Le rôle clé du gène CYP1A2
Le principal acteur est le gène CYP1A2, responsable de la production d’une enzyme qui décompose la caféine dans l’organisme. Selon la variante que nous portons, la vitesse du métabolisme change considérablement :
- Environ 50 % des individus possèdent deux copies de la version rapide : ils sont des métaboliseurs rapides et éliminent la caféine en quelques heures.
- Près de 40 % n’ont qu’une seule copie et sont considérés comme des métaboliseurs lents.
- Les 10 % restants appartiennent aux « super-lents », leur organisme pouvant mettre jusqu’à 8 heures pour éliminer seulement la moitié de la caféine absorbée.
Cette variabilité explique pourquoi certains boivent un expresso après dîner sans problème, tandis que d’autres peinent à trouver le sommeil après un simple café de l’après-midi.
La caféine et le cerveau : une histoire de récepteurs
La caféine agit en se fixant sur les récepteurs d’adénosine du cerveau, impliqués dans la régulation du sommeil. En bloquant ces récepteurs, elle retarde la sensation de fatigue. Mais le nombre de récepteurs varie d’un individu à l’autre, en fonction de la génétique et de la consommation habituelle de café.
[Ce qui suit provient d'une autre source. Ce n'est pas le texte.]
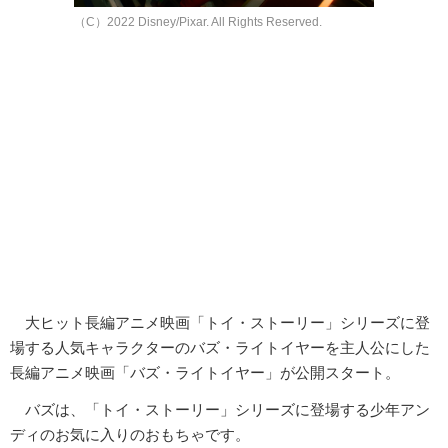
（C）2022 Disney/Pixar. All Rights Reserved.
大ヒット長編アニメ映画「トイ・ストーリー」シリーズに登
場する人気キャラクターのバズ・ライトイヤーを主人公にした
長編アニメ映画「バズ・ライトイヤー」が公開スタート。
バズは、「トイ・ストーリー」シリーズに登場する少年アン
ディのお気に入りのおもちゃです。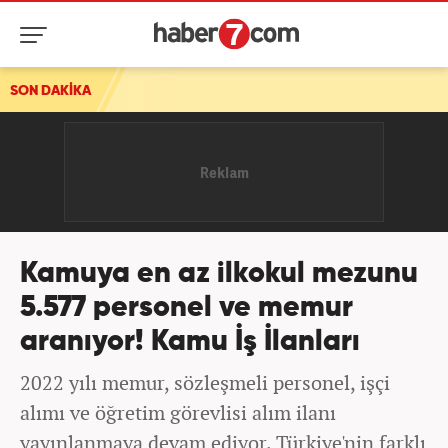
SON DAKİKA
Kamuya en az ilkokul mezunu
5.577 personel ve memur
aranıyor! Kamu İş İlanları
2022 yılı memur, sözleşmeli personel, işçi
alımı ve öğretim görevlisi alım ilanı
yayınlanmaya devam ediyor. Türkiye'nin farklı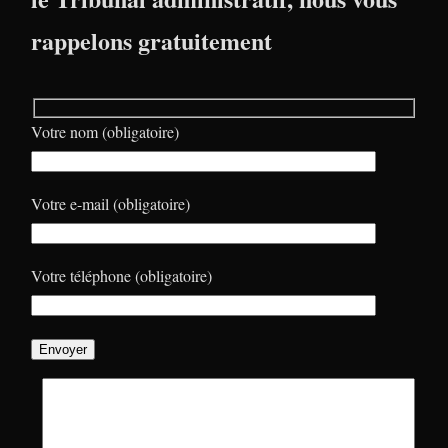
rappelons gratuitement
Votre nom (obligatoire)
Votre e-mail (obligatoire)
Votre téléphone (obligatoire)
Chez les buveurs réguliers, l’organisme compense en fabriquant plus de récepteurs, ce qui explique pourquoi il faut davantage de caféine pour ressentir le même effet. Autrement dit : plus on en consomme, plus la tolérance augmente.
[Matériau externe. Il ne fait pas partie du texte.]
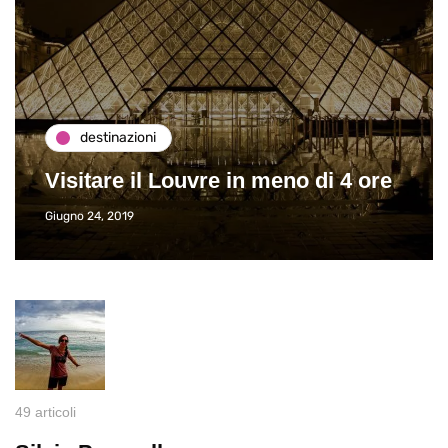
destinazioni
Visitare il Louvre in meno di 4 ore
Giugno 24, 2019
49 articoli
Le goût du café aussi dicté par les gènes
Nos gènes influencent également notre relation avec l’amertume du café. Une étude menée en 2021 à l’Université Northwestern a montré que les personnes ayant une forte sensibilité génétique à la caféine étaient paradoxalement moins attirées par le goût du café noir. Cela explique pourquoi certains préfèrent le café corsé et amer, tandis que d’autres ne l’apprécient qu’avec du lait ou du sucre.
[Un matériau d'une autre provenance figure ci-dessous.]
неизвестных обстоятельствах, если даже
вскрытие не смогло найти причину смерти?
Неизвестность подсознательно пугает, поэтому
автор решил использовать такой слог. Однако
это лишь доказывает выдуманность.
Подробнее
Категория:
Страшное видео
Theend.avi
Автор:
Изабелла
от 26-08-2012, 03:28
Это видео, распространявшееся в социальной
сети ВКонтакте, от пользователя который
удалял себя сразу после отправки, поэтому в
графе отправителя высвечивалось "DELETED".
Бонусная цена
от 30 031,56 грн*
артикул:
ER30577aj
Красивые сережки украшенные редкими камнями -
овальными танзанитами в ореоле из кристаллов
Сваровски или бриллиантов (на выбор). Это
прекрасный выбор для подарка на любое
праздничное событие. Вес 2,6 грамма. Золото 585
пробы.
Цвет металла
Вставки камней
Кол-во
Des effets différents sur la santé et le sport
La génétique influence aussi l’impact du café sur la santé cardiovasculaire. Une étude de 2006 portant sur plus de 4 000 personnes a révélé que les métaboliseurs lents qui consommaient plusieurs tasses par jour présentaient un risque accru d’infarctus, contrairement aux rapides, chez qui ce lien n’a pas été observé.
Sur le plan sportif, les différences sont tout aussi frappantes. Chez les rapides, la caféine améliore les performances, par exemple lors d’un contre-la-montre à vélo. Mais chez les lents, les résultats s’avèrent moins bons, malgré une présence plus longue de caféine dans leur organisme.
Et si vous testiez votre profil caféiné ?
Des tests génétiques permettent aujourd’hui d’identifier si vous êtes rapide, lent ou super-lent. Une information utile pour ajuster sa consommation, éviter les insomnies, ou encore optimiser ses performances sportives.
En somme, la relation que nous entretenons avec le café n’est pas qu’une question d’habitude ou de culture : elle est en partie écrite dans notre ADN.